Outline
- Dynamic Programming for Join Order
- Completing the Physical-Query-Plan Selection
- In-Class Exercise
- Kinds of System Failures
Dynamic Programming for Join Order
- Suppose we want to compute $(R_1 \bowtie R_2 \bowtie \ldots \bowtie R_n)$
- We can build a table that contains:
- Each table `R_i`, as well as its size and number of values for the join attribute
- For each subset of `j` tables, `R_{i_1} ... R_{i_j}`, an estimate
of the total cost of performing the join of this subset.
- The second items above can be computed from the best joins of subsets `j-1`
tables by:
- Go through the entries for subsets of size `j-1`, joining one more table.
- Check if this j-subset is already in the table.
- If it is, compare its currently listed cost with the new way of joining.
- If the new value is smaller, then replace its value in the table.
In-Class Exercise
- Suppose we have three tables R(A,B), S(B,C), U(C,D).

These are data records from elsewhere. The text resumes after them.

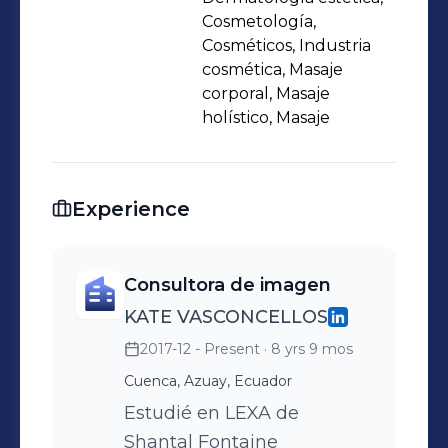
Cosmetología,
Cosméticos, Industria
cosmética, Masaje
corporal, Masaje
holístico, Masaje
Experience
Consultora de imagen
KATE VASCONCELLOS
2017-12 - Present
· 8 yrs 9 mos
Cuenca, Azuay, Ecuador
Estudié en LEXA de
Shantal Fontaine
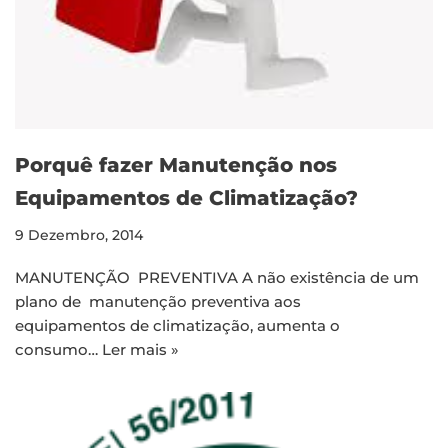
Porquê fazer Manutenção nos
Equipamentos de Climatização?
9 Dezembro, 2014
MANUTENÇÃO PREVENTIVA A não existência de um
plano de manutenção preventiva aos
equipamentos de climatização, aumenta o
consumo…
Ler mais »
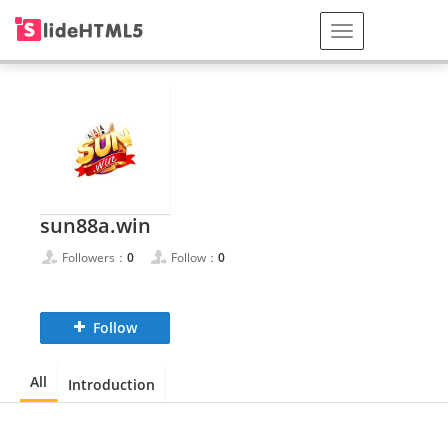
sun88a.win
Followers：
0
Follow：
0
Follow
All
Introduction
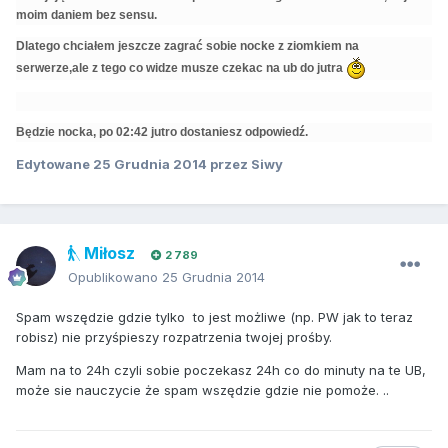
moim daniem bez sensu.
Dlatego chciałem jeszcze zagrać sobie nocke z ziomkiem na
serwerze,ale z tego co widze musze czekac na ub do jutra
Będzie nocka, po 02:42 jutro dostaniesz odpowiedź.
Edytowane
25 Grudnia 2014
przez Siwy
Miłosz
2 789
Opublikowano
25 Grudnia 2014
Spam wszędzie gdzie tylko to jest możliwe (np. PW jak to teraz
robisz) nie przyśpieszy rozpatrzenia twojej prośby.
Mam na to 24h czyli sobie poczekasz 24h co do minuty na te UB,
może sie nauczycie że spam wszędzie gdzie nie pomoże. ..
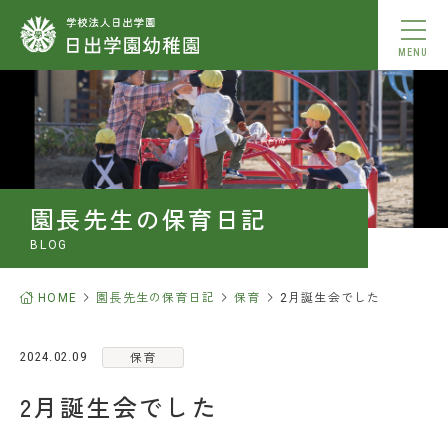
MENU
動画を見る
本園について
園長先生の保育日記
園での生活
BLOG
入園案内
HOME
園長先生の保育日記
保育
2月誕生会でした
小学校合格実績
保育
2024.02.09
BLOG
2月誕生会でした
アクセス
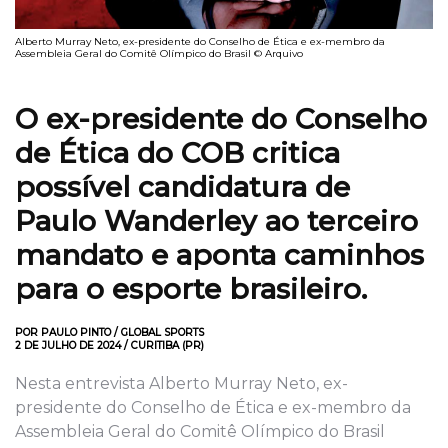
Alberto Murray Neto, ex-presidente do Conselho de Ética e ex-membro da
Assembleia Geral do Comitê Olímpico do Brasil © Arquivo
O ex-presidente do Conselho
de Ética do COB critica
possível candidatura de
Paulo Wanderley ao terceiro
mandato e aponta caminhos
para o esporte brasileiro.
POR PAULO PINTO / GLOBAL SPORTS
2 DE JULHO DE 2024 / CURITIBA (PR)
Nesta entrevista Alberto Murray Neto, ex-
presidente do Conselho de Ética e ex-membro da
Assembleia Geral do Comitê Olímpico do Brasil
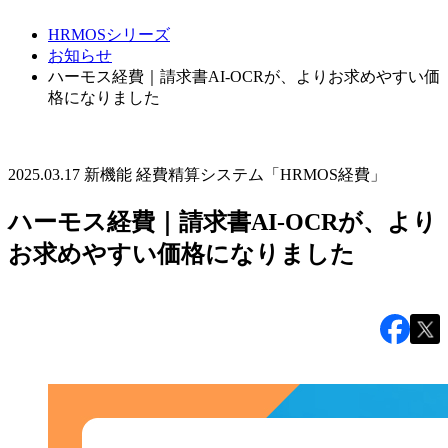
HRMOSシリーズ
お知らせ
ハーモス経費｜請求書AI-OCRが、よりお求めやすい価
格になりました
2025.03.17
新機能
経費精算システム「HRMOS経費」
ハーモス経費｜請求書AI-OCRが、より
お求めやすい価格になりました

Here T(R)=300, T(S) = 600, T(U) = 900 and V(R,A)=10, V(R,B)=20, V(S,B)=30, V(S,C)=40, V(U,C)=50, V(U,D)=60. Use the algorithm
of the last slide to determine the cost of computing the natural join of these three tables.
- Please post your solution to the Mar 15 In-Class Exercise Thread.
Completing the Physical-Query
- To finish up creating a query plan, we need to consider the following issues:
- How to select algorithms to implement the operations of the query
plan not done as part of some earlier step as in the dynamic programming for join order
- Decide whether to materialize intermediate results or pipeline them
- Notations for physical plan operators
Choosing a selection method
- What way should we use to evaluate `sigma_C(R)`?
- Assuming there are no multidimensional attributes we can, if possible:
- Choose an attribute `A` in `C`, with an index, and which is compared to a constant
- After using the index to find those things satisfying this
part of `C`, apply the rest of the condition to complete the selection.
- If no such attribute exists, we need to do a table-scan
- If there is more than one choice for `A`, we want to choose the most selective single indexed attribute,
so we might do cost estimates over the different possibilities.
Choosing a Join Method
- Request a nested loop join, if one can hope that the outer table
can fit totally in memory (so maybe don't need to execute outer loop more than once).
- Use a sort-join when one or both tables is already sorted on the join attribute or if there are two or more tables joined on the same attribute
(as then sort step can be amortized).
- If there is an index on the join attribute and the results are expected to be small use an index join.
- Fall back to nested loop join if none of the above apply.
Pipelining Versus Materialization
- The naive way to evaluate queries is to write intermediate results back out
to disk.
- This is called materialization.
- Pipelining is a technique whereby we pass the output of the sub-query
computed so far to the next stage in the query evaluation. It is typically
implemented using iterators.
Notations for Physical Query Plans
- Each node in logical query plan needs to be replaced by a physical operator.
- Operators for leaves:
- TableScan(R)
- SortScan(R,L) - sort according to list L
- IndexScan(R,C) - look up index according to condition C
- IndexScan(R,A) - entire relation is retrieved via lookup on attribute A.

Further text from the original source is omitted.